Robert Heinecken, the self-described “para-photographer” who dedicated his life to both art and teaching, starting UCLA’s renowned photography program more than 40 years ago, will be the subject of an upcoming show at the Hammer Museum.

“Robert Heinecken: Object Matter,” was organized by curator Eva Respini, with Drew Sawyer, Beaumont and Nancy Newhall Curatorial Fellow, department of photography, The Museum of Modern Art in New York. The Hammer’s presentation of the show, which opens Oct. 3 and runs until Jan. 18, 2015, was put together by Cynthia Burlingham, deputy director, curatorial affairs, and Leslie Cozzi, curatorial associate, Grunwald Center for the Graphic Arts.

This show is the first retrospective of Heinecken’s work since his death in 2006. The exhibition covers four decades of the artist’s remarkable practice, from the early 1960s through the late 1990s. Heinecken described himself as a “para-photographer,” because his work stood “beside” or “beyond” traditional ideas associated with photography. He was a self-taught photographer and pioneer in the postwar Los Angeles art scene. He worked across multiple mediums, including photography, sculpture, video, printmaking, and collage. Culling images from newspapers, magazines, pornography, and television, he recontextualized them through collage and assemblage, double‐sided photograms, darkroom experimentation, and rephotography. Although Heinecken was rarely behind the lens of a camera, his photo‐based works question the nature of photography and radically redefine the perception of it as an artistic medium. His works explore themes of commercialism, Americana, kitsch, sex, the body, and gender. In doing so, they also expose his obsession with popular culture and its effects on society, and with the relationship between the original and the copy.

In addition to his influential artistic work, Heinecken established the photography program at UCLA in 1963, where he taught until 1991.

Robert Heinecken. MANSMAG: Homage to Werkman and Cavalcade.
UCLA Hammer Museum
Robert Heinecken. MANSMAG: Homage to Werkman and Cavalcade.

“This survey exhibition is a homecoming for an artist and professor whose experimental approach had a profound influence on many Southern California artists, including a generation of students who went on to become major artists themselves,” Burlingham said. “In the late 1960s, Heinecken was responsible for starting the photography collection at UCLA that now belongs to the Grunwald Center for the Graphic Arts, which makes this exhibition especially meaningful for us.”
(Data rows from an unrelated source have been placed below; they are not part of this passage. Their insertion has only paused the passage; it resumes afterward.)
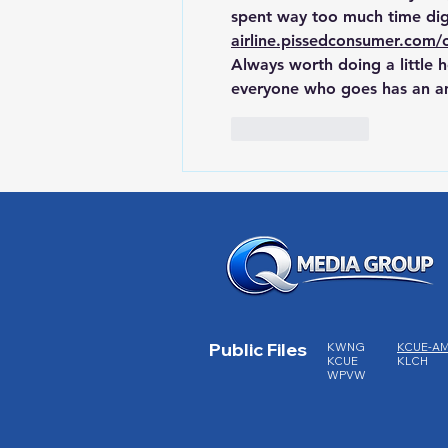
spent way too much time dig
airline.pissedconsumer.com/
Always worth doing a little
everyone who goes has an am
Like
Reply
Public Files
KWNG
KCUE-A
KCUE
KLCH
WPVW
Heinecken began making photographs in the early 1960s. The antithesis of the fine-print tradition exemplified by West Coast photographers Ansel Adams and Edward Weston, who photographed landscapes and objects in sharp focus and with objective clarity, Heinecken’s early work is marked by high contrast, blur, and under- or overexposure, as seen in “Shadow Figure” (1962) and “Strip of Light” (1964).

In the mid-1960s he began combining and sequencing disparate pictures, as in “Visual Poem/About the Sexual Education of a Young Girl” (1965). The female nude is a recurring motif in many works, including a group of three-dimensional sculptures and puzzles made from photographs mounted onto individual blocks.

Heinecken’s groundbreaking suite “Are You Rea” (1964–68) is a series of 25 double‐sided photograms made directly from more than 2000 magazine pages drawn from publications such as Life, Time, and Woman’s Day. Representative of a culture that was increasingly commercialized, technologically mediated, and suspicious of established truths, “Are You Rea” cemented Heinecken’s interest in the multiplicity of meanings inherent in existing images and situations. He continued to produce and surreptitiously circulate various “revised” or “compromised” periodicals well into the 1990s.

Although Heinecken was prolific, “Robert Heinecken: Object Matter” is a focused presentation of his major works, emphasizing early experiments that investigated technique and materiality and sought to destabilize the very definition of photography. Heinecken’s eclectic and irreverent body of work transformed American photography from an instrument of documentary reportage to a tool for the interrogation and deconstruction of social norms. His innovative and diverse experimentation resonates deeply with current artistic practice, and his prescient exploration of the definition of photography, the possibilities of appropriation, and the limitations of artistic categories is as relevant today as it was 50 years ago.

As part of the exhibition, there will be special tours on Sunday, Oct. 12, led by Burlingham and Cozzi, who organized the exhibition’s presentation at the Hammer. On Nov. 4, the 45-minute film “Heinecken Explains Heinecken” will screen. Finally, on Dec. 9, MoMA’s Respini, the exhibition curator, will moderate a panel titled “Heinecken and Feminism.”